= Manuela Gandarillas =

Manuela Eras de Gandarillas (c. 1740s – 27 May 1812) is one of the Heroinas de la Coronilla. She was a blind woman, who fought for her nation's independence (cerro San Sebastian-Coronilla-close to Cochabamba, Bolivia) on 27 May 1812.

Manuela found out that the Spanish soldiers, commanded by José Manuel de Goyeneche, were coming to attack Cochabamba. She encouraged other women to join her and stop the Spanish soldiers. Since there were no men present, Manuela said to the women – "Nuestra casa es divina", which means "our house is sacred" in Spanish.
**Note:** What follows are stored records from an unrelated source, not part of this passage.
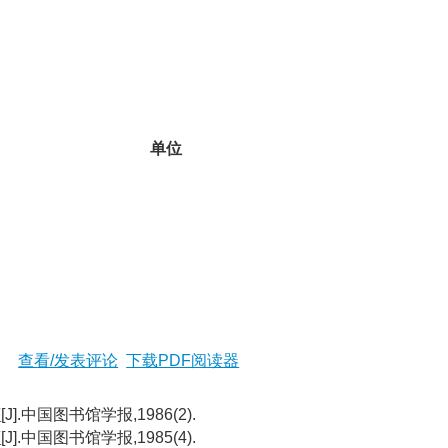
单位
查看/发表评论
下载PDF阅读器
序
[J].中国图书馆学报,1986(2).
序
[J].中国图书馆学报,1985(4).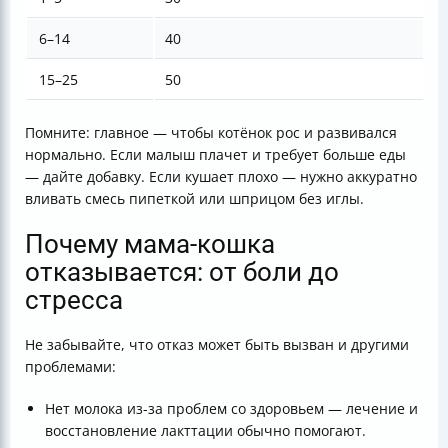
6–14
40
15–25
50
Помните: главное — чтобы котёнок рос и развивался
нормально. Если малыш плачет и требует больше еды
— дайте добавку. Если кушает плохо — нужно аккуратно
вливать смесь пипеткой или шприцом без иглы.
Почему мама-кошка
отказывается: от боли до
стресса
Не забывайте, что отказ может быть вызван и другими
проблемами:
Нет молока из-за проблем со здоровьем — лечение и
восстановление лакттации обычно помогают.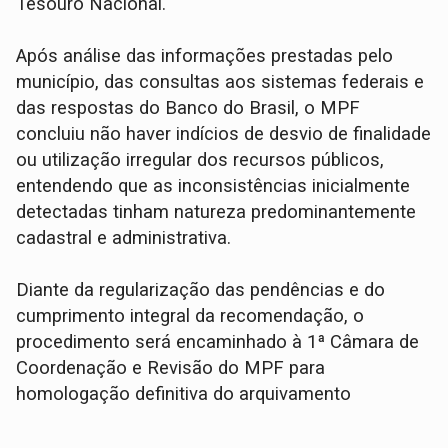
Tesouro Nacional.
Após análise das informações prestadas pelo
município, das consultas aos sistemas federais e
das respostas do Banco do Brasil, o MPF
concluiu não haver indícios de desvio de finalidade
ou utilização irregular dos recursos públicos,
entendendo que as inconsistências inicialmente
detectadas tinham natureza predominantemente
cadastral e administrativa.
Diante da regularização das pendências e do
cumprimento integral da recomendação, o
procedimento será encaminhado à 1ª Câmara de
Coordenação e Revisão do MPF para
homologação definitiva do arquivamento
There is now a statue to represent these 300 Bolivian women in the Colina de San Sebastián, Bolivia and also every 27 May Bolivia celebrates the Day of the Bolivian Mother (in Spanish, 'dia de la madre boliviana').

== Biography ==
Details about Gandarillas' early life and family are largely unclear. According to historian Edmundo Areze, Manuela's parents were Jose Aras and Gandarillas and Margarita Fernandez. It is assumed that her father fought for independent cause, and was shot. Some historians say she was the only girl in the family with 11 brothers. Her real date of birth is also in doubt, and is presumed to be in 1782 and not in 1752.